Ann Coene & Klaas Willems:
Konstruktionelle Bedeutungen. Kritische Anmerkungen zu Adele Goldbergs konstruktionsgrammatischer Bedeutungstheorie
Abstract:
On constructional meanings. A critical analysis of Adele Goldberg’s Con-struction Grammar approach to meaning
In this paper we discuss the theory of constructional meanings and verb meanings presented by Adele Goldberg in her influential book Constructions (1995) and a number of other publications. Although we subscribe to one of the basic claims of the Construction Grammar approach to syntax, viz. that syntactic patterns are form/meaning units (signs), we show that Goldberg’s account of constructional and verb meanings raises a number of problems. Goldberg’s attempt to combine so-called “contruc-tional polysemy” with relatively stable verb meanings is flawed because constructional meanings are not coherently distinguished from lexical meanings. We argue that the semantic theory which underlies Goldberg’s Construction Grammar approach is circular, because constructional meanings are described on the basis of lexical meanings and because linguistic meanings in general are mixed up with encyclopaedic knowledge and pragmatic concepts.
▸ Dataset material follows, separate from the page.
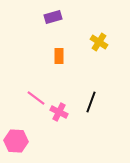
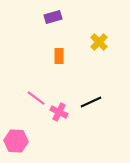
yellow cross: rotated 12 degrees clockwise
black line: rotated 45 degrees clockwise
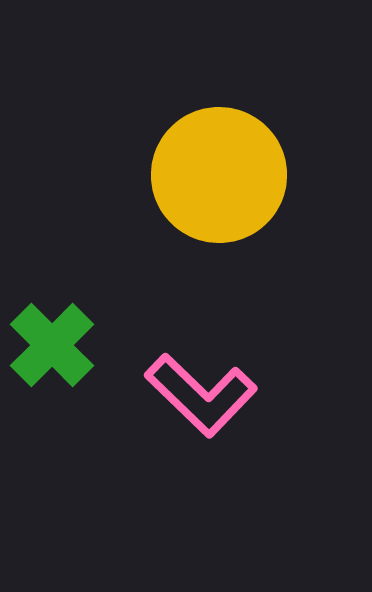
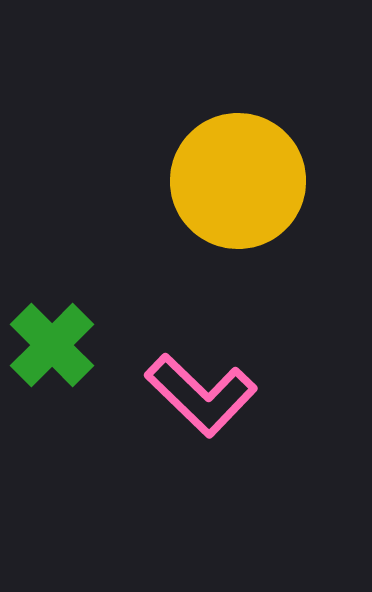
yellow circle: moved 19 px right, 6 px down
Other incoherences we address concern the extensions through so-called “polysemy links” within the set of constructional meanings proposed by Goldberg, as well as the integration of verb meanings into constructions. Our analysis shows that the kind of constructional meanings postulated by Goldberg should be regarded as norm instantiations of sentence patterns in which verb meanings and meanings of noun, prepositional and/or adverb phrases merge with non-linguistic conceptual knowledge to express communicative contents.